*** Data to process

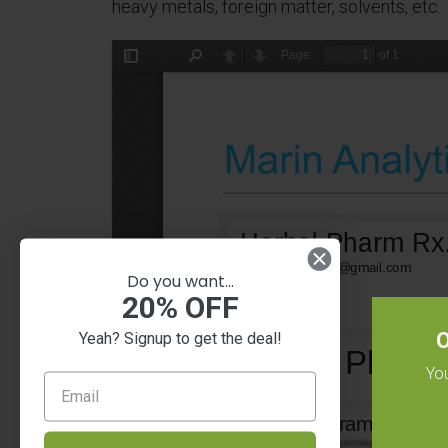
heavy metals, foreign matter, solvents, etc.
Do you want...
20% OFF
O
Yeah? Signup to get the deal!
You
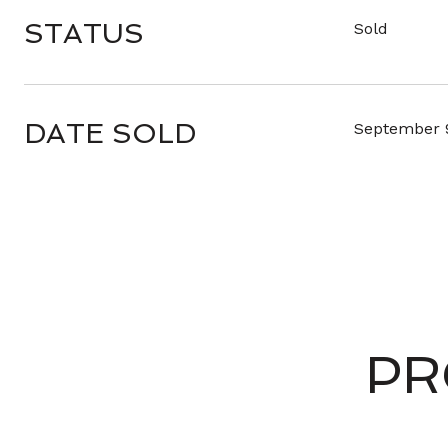
STATUS
Sold
DATE SOLD
September 
PR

******

Task statement:
Without the pictures, return all the entries above exactly as they stand.

Answer to the problem:
heavy metals, foreign matter, solvents, etc.
Do you want...
20% OFF
O
Yeah? Signup to get the deal!
You
STATUS
Sold
DATE SOLD
September 
PR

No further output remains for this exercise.